> [ASSIGNMENT] Copy out each line of the material exactly. Pictures do not belong in the copy.
============================================================
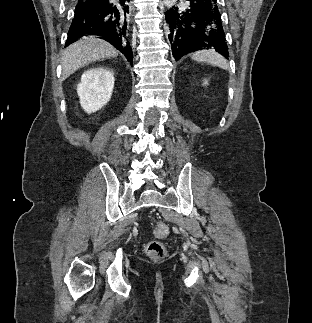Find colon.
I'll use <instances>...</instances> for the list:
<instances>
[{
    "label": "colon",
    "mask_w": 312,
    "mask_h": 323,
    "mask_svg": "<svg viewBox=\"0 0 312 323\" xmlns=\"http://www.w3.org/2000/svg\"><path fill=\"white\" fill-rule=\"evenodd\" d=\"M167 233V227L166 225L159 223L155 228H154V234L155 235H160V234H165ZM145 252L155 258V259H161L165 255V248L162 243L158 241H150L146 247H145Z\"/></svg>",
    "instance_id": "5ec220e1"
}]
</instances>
============================================================
> [ANSWER SECTION]
Find colon.
I'll use <instances>...</instances> for the list:
<instances>
[{
    "label": "colon",
    "mask_w": 312,
    "mask_h": 323,
    "mask_svg": "<svg viewBox=\"0 0 312 323\" xmlns=\"http://www.w3.org/2000/svg\"><path fill=\"white\" fill-rule=\"evenodd\" d=\"M167 233V227L166 225L159 223L155 228H154V234L155 235H160V234H165ZM145 252L155 258V259H161L165 255V248L162 243L158 241H150L146 247H145Z\"/></svg>",
    "instance_id": "5ec220e1"
}]
</instances>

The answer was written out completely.